Amplification vs. Dilution


Dilution refers to the phenomenon whereby an introduction of a host in the system causes a reduction of the pathogen population in that system.  On the other hand, amplification refers to the phenomenon whereby the addition of a host to the system causes an increase in the pathogen population in that system. In other words, the dilution effect occurs when biodiversity and the risk of disease are inversely proportional while amplification is borne of a positive interaction between biodiversity and disease risk. Dilution and amplification scenarios are abundant in the human environment depending on the nature of the host-pathogen competition in a particular ecosystem.

In the dilution effect, once a host organism is introduced into a population of pathogens, it creates a diversity of species in the setting and causes competition between the diverse species. This competition, in turn, causes a reduction in the pathogenic efficiency of the more dominant of the two species.  Hence, this effect resulted in a decreased abundance of pathogens, a decreased disease risk and decreased the intraspecific transmission. In the amplification effect, the introduction of a host into an ecological setting enhances pathogenicity hence causes an increase in pathogen abundance, an increased disease risk, and interspecific transmission.

Of late, there has been a heated discussion as to whether the postulate that biodiversity dilutes disease holds ground. In some way, amplification and dilution mechanism have illustrated that there is a relationship between biodiversity and the outcome of the disease. Many believe that changes in biodiversity can cause different outcomes on the risk of diseases, such as amplification and dilution, and which can influence the disease effect in the community. Amplification effect is caused when there is a positive relationship between disease risk and biodiversity, whereas the dilution effect takes place when disease risk and biodiversity are inversely related (Ostfeld, Keesing & Eviner, 2008). When a variety of species are infected by the same pathogen, the target host species have different abilities in fighting against the pathogen, acquiring the pathogen, and in transmitting the pathogen to others. Therefore, alterations in biodiversity affect the composition of the host species resulting in a change in the community.

Amplification occurs in a scenario where adding species in a community that has lower diversity and contain unfavorable hosts increases the number of hosts that are highly competent. For instance, when intraspecific transmissions of the pathogen seem to drive the disease, the amplification will occur. In this case, the diversity of the species resulted in an increase in the disease.

Some disputants of the debate argue that dilution effects are more likely going to occur in the pathogens with frequency-dependent transmission, whereas amplification is common in pathogens with density–dependent transmission (Holt et al., 2003). In density-dependent transmission, the infection transferred from infected to uninfected depends on the total number of infecting organisms (population density). Therefore, the rate of disease transmission increases with the increase in population density. On the other hand, population density does not affect frequency-dependent transmissions; what matters in this case is the frequency of contact with the infected organism.

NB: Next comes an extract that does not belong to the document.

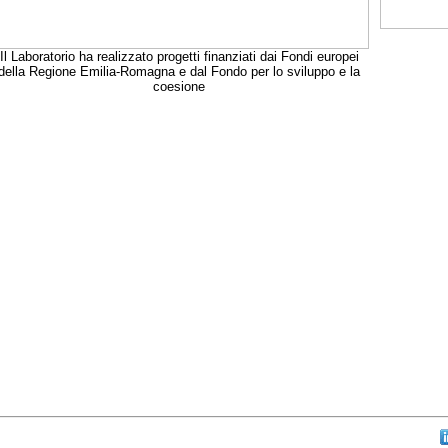
Il Laboratorio ha realizzato progetti finanziati dai Fondi europei
della Regione Emilia-Romagna e dal Fondo per lo sviluppo e la
coesione
aw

The Lyme disease system is a good instance of the dilution effect, and it is caused by bacteria that are factored by ticks. When larval ticks are born, they are uninfected, but become infected after consuming a blood meal from a host that is infected by the pathogen. Mice are, usually, highly competent hosts that transmit the bacteria to the ticks. After feeding on the blood, the nymph molts into a nymph that also has to take a blood meal to transform into an adult tick. The infected nymphs transmit the pathogen to the hosts as they take a blood meal. These nymphs feed on human beings and other mammalian hosts. In this disease, the pathogen infection is high when there is a large population of ticks that are infected, in an area.  The number of ticks that are infected can increase with high prevalence or high total densities of infected ticks. However, in Lyme disease, the vectors become infected after they bite the infected hosts; the pathogen is not transmitted from parent to offspring (Wood & Lafferty, 2013).  In other words, all hatched larval ticks are uninfected and become infected only after consuming a blood meal from a host that is infected.

I think that since that since the status quo is that the dilution effect has not been significantly implicated in disease reduction, more research is required to clarify this issue. However, I feel that the dilution effects hold great promise for disease management. According to the case study above, the population can be protected against diseases by altering the biodiversity to cause a dilution effect. Researchers and pathologists should work together towards the goal of preserving biodiversity while they reduce the risk of harmful and infectious disease. These experiments show that studying the community structure and biodiversity in relation to species variation, genetic variation and ecosystem variation may contribute to the study of disease dynamics. Understanding the variation in a particular community may enable researchers to control the effect of the disease to the population.